Hatinya merasa takut, namun ia mencoba terlihat kuat. Sekeliling sangat sepi, hanya ada beberapa mobil yang berlalu lalang. Gerbang kantornya telah terkunci, jadi tak mungkin ia kembali ke sana. Berteriak juga tak mungkin, alih-alih ada yang menolong, ia pasti langsung dibungkam.
Dengan susah payah Nadira mengatur napasnya, mencoba untuk tak gentar. Salah seorang dari pria itu meraih pergelangan tangan Nadira, namun langsung ia tepis kasar, membuat pria itu berdesis. "Sok jual mahal!" sentaknya.
"Siapa kalian? Sebaiknya kalian pergi dari sini atau, atau saya akan panggil polisi!" ancam Nadira yang dijawab kekehan keempat pria itu. Seorang dari mereka mendesak maju.
Tangan kotornya terulur hendak meraih hijab Nadira, namun sebuah pukulan telak menhantam pipinya keras. Lelaki itu pun tersungkur ke bawah, ia meringis.
Melihat temannya yang tersungkur, ketiga lelaki yang lainnya pun marah. "Sialan! Berani-beraninya Lo ganggu kita! Hajar!" seru seorang pria, dua lelaki di belakangnya melesak maju, hendak meninju Arsen.

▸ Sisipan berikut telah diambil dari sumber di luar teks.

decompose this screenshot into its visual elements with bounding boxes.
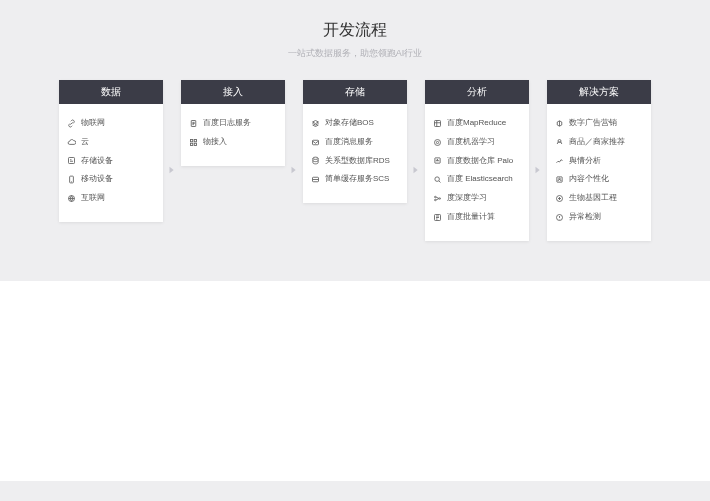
list-item[interactable]: 关系型数据库RDS [311, 152, 399, 171]
pers-icon [555, 175, 564, 184]
list-item[interactable]: 内容个性化 [555, 170, 643, 189]
svg-rect-6 [191, 143, 193, 145]
main-section: 开发流程 一站式数据服务，助您领跑AI行业 数据物联网云存储设备移动设备互联网接… [0, 0, 710, 281]
list-item-label: 存储设备 [81, 155, 113, 168]
list-item-label: 百度批量计算 [447, 211, 495, 224]
svg-rect-4 [191, 139, 193, 141]
list-item-label: 百度数据仓库 Palo [447, 155, 513, 168]
list-item[interactable]: 云 [67, 133, 155, 152]
list-item[interactable]: 百度批量计算 [433, 208, 521, 227]
card-header: 数据 [59, 80, 163, 104]
flow-arrow-icon [285, 165, 303, 175]
es-icon [433, 175, 442, 184]
bio-icon [555, 194, 564, 203]
svg-point-17 [435, 199, 437, 201]
card-body: 数字广告营销商品／商家推荐舆情分析内容个性化生物基因工程异常检测 [547, 104, 651, 241]
list-item[interactable]: 百度 Elasticsearch [433, 170, 521, 189]
list-item[interactable]: 生物基因工程 [555, 189, 643, 208]
rec-icon [555, 138, 564, 147]
list-item[interactable]: 商品／商家推荐 [555, 133, 643, 152]
list-item-label: 关系型数据库RDS [325, 155, 390, 168]
mobile-icon [67, 175, 76, 184]
flow-card: 数据物联网云存储设备移动设备互联网 [59, 80, 163, 222]
cloud-icon [67, 138, 76, 147]
globe-icon [67, 194, 76, 203]
list-item[interactable]: 舆情分析 [555, 152, 643, 171]
dw-icon [433, 156, 442, 165]
list-item-label: 云 [81, 136, 89, 149]
list-item-label: 百度日志服务 [203, 117, 251, 130]
list-item-label: 简单缓存服务SCS [325, 173, 389, 186]
card-header: 接入 [181, 80, 285, 104]
msg-icon [311, 138, 320, 147]
list-item-label: 百度机器学习 [447, 136, 495, 149]
list-item[interactable]: 数字广告营销 [555, 114, 643, 133]
anom-icon [555, 213, 564, 222]
card-header: 解决方案 [547, 80, 651, 104]
list-item[interactable]: 百度消息服务 [311, 133, 399, 152]
sent-icon [555, 156, 564, 165]
list-item[interactable]: 百度日志服务 [189, 114, 277, 133]
list-item[interactable]: 百度机器学习 [433, 133, 521, 152]
card-body: 对象存储BOS百度消息服务关系型数据库RDS简单缓存服务SCS [303, 104, 407, 203]
card-header: 存储 [303, 80, 407, 104]
svg-rect-8 [313, 140, 319, 145]
svg-point-12 [435, 139, 441, 145]
list-item-label: 数字广告营销 [569, 117, 617, 130]
list-item-label: 百度 Elasticsearch [447, 173, 513, 186]
stack-icon [311, 119, 320, 128]
svg-rect-11 [435, 120, 441, 126]
batch-icon [433, 213, 442, 222]
list-item[interactable]: 简单缓存服务SCS [311, 170, 399, 189]
list-item-label: 商品／商家推荐 [569, 136, 625, 149]
list-item-label: 物接入 [203, 136, 227, 149]
cache-icon [311, 175, 320, 184]
list-item[interactable]: 物联网 [67, 114, 155, 133]
list-item[interactable]: 物接入 [189, 133, 277, 152]
flow-card: 分析百度MapReduce百度机器学习百度数据仓库 Palo百度 Elastic… [425, 80, 529, 241]
list-item-label: 度深度学习 [447, 192, 487, 205]
flow-arrow-icon [407, 165, 425, 175]
svg-point-15 [435, 177, 440, 182]
flow-arrow-icon [163, 165, 181, 175]
list-item[interactable]: 对象存储BOS [311, 114, 399, 133]
list-item-label: 生物基因工程 [569, 192, 617, 205]
card-header: 分析 [425, 80, 529, 104]
svg-rect-7 [194, 143, 196, 145]
list-item[interactable]: 百度MapReduce [433, 114, 521, 133]
list-item[interactable]: 存储设备 [67, 152, 155, 171]
svg-rect-5 [194, 139, 196, 141]
ml-icon [433, 138, 442, 147]
flow-arrow-icon [529, 165, 547, 175]
dl-icon [433, 194, 442, 203]
list-item[interactable]: 百度数据仓库 Palo [433, 152, 521, 171]
card-body: 百度日志服务物接入 [181, 104, 285, 166]
doc-icon [189, 119, 198, 128]
list-item[interactable]: 移动设备 [67, 170, 155, 189]
svg-point-18 [439, 198, 441, 200]
list-item-label: 互联网 [81, 192, 105, 205]
list-item-label: 内容个性化 [569, 173, 609, 186]
list-item[interactable]: 异常检测 [555, 208, 643, 227]
svg-point-9 [313, 158, 318, 160]
page-title: 开发流程 [0, 20, 710, 41]
flow-container: 数据物联网云存储设备移动设备互联网接入百度日志服务物接入存储对象存储BOS百度消… [0, 80, 710, 241]
db-icon [311, 156, 320, 165]
list-item[interactable]: 度深度学习 [433, 189, 521, 208]
flow-card: 接入百度日志服务物接入 [181, 80, 285, 166]
list-item-label: 对象存储BOS [325, 117, 374, 130]
page-subtitle: 一站式数据服务，助您领跑AI行业 [0, 47, 710, 60]
list-item-label: 物联网 [81, 117, 105, 130]
map-icon [433, 119, 442, 128]
grid-icon [189, 138, 198, 147]
card-body: 物联网云存储设备移动设备互联网 [59, 104, 163, 222]
list-item-label: 移动设备 [81, 173, 113, 186]
svg-rect-0 [69, 158, 75, 164]
storage-icon [67, 156, 76, 165]
list-item[interactable]: 互联网 [67, 189, 155, 208]
flow-card: 解决方案数字广告营销商品／商家推荐舆情分析内容个性化生物基因工程异常检测 [547, 80, 651, 241]
bottom-section [0, 281, 710, 481]
list-item-label: 百度消息服务 [325, 136, 373, 149]
list-item-label: 舆情分析 [569, 155, 601, 168]
link-icon [67, 119, 76, 128]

Arsen menarik Nadira ke belakang punggungnya, melindungi gadis itu. Arsen sudah mengepalkan tangannya kuat, bersiap memberi pelajaran bagi semua berandalan tersebut. Namun...
"Angkat tangan!" dari arah belakang mereka, security berdatangan. Keempat pria itu pun langsung ketakutan. "Maaf, Tuan Muda, kami terlambat."
Arsen merapikan jas mahalnya. "Bawa mereka ke kantor polisi," ujarnya yang lalu diangguki oleh lelaki berbadan kekar itu.
Setelah semua berandalan itu dibawa pergi, Arsen beralih pada Nadira yang menutup matanya kuat. "Mereka sudah dibawa pergi."
Nadira membuka matanya perlahan dan mengabsen sekelilingnya, benar sudah tidak ada. Nadira pun bernapas lega. Tuhan masih melindunginya. "Alhamdulillah, terima kasih, Pak. Terima kasih sudah menolong saya," ucap Nadira tulus.
Arsen mengangguk. "Ehem, ya. By the way, kenapa kamu berdiri di sini?"
"Menunggu taksi, Pak"
"Tidak ada taksi di tengah malam seperti ini, Nadira," jawab Arsen cepat. Nadira membeku. Ya, itu benar. Tapi jika saja Arsen tak menahannya, ia mana mungkin mengalami hal semacam itu, ya kan?
Tak lama, sebuah mobil berhenti tepat di samping mereka. "Pak, ini mobil Anda," ujar sang sopir sambil menyerahkan kunci mobilnya kepada Arsen. "Terima kasih, kau boleh pulang lebih dulu."
"Ayo, saya antar kamu pulang," Arsen melangkah masuk ke dalam mobilnya. Namun, Nadira tetap bergeming, haruskah ia masuk dan pulang bersama Bos-nya itu? Sikap Nadira membuat Arsen kembali memanggilnya.
"Cepat, atau kamu mau diganggu lagi oleh berandalan-berandalan yang lain." Tak ada pilihan, dibanding mengalami hal yang sama dua kali, lebih baik ikut bersama Arsen. Nadira pun duduk di kursi penumpang.
Lalu, mobil itu melaju, membelah jalanan yang lenggang. "Saya tinggal di-"
"Saya tahu, pakai safety belt dengan baik. Saya akan mengebut."
Tak butuh waktu lama bagi Arsen untuk mengemudi. Akhirnya mereka sampai di apartemen Nadira. "Terima kasih, Pak."
"For what?" tanya Arsen masih setia dengan kemudinya.
"Untuk bantuan Presdir dan tumpangannya," ujar Nadira tulus. Mungkin Arsen tak seburuk yang ia pikirkan. Ia hanya mengangguk lalu meminta Nadira untuk turun.
Sekali lagi, Nadira hendak mengucapkan terima kasih. Namun mobil Arsen langsung melaju dengan cepat, membuat Nadira bersungut dalam hati. "Apanya yang baik? Dia tetap saja menyebalkan!" gerutunya sambil masuk ke dalam apartemennya.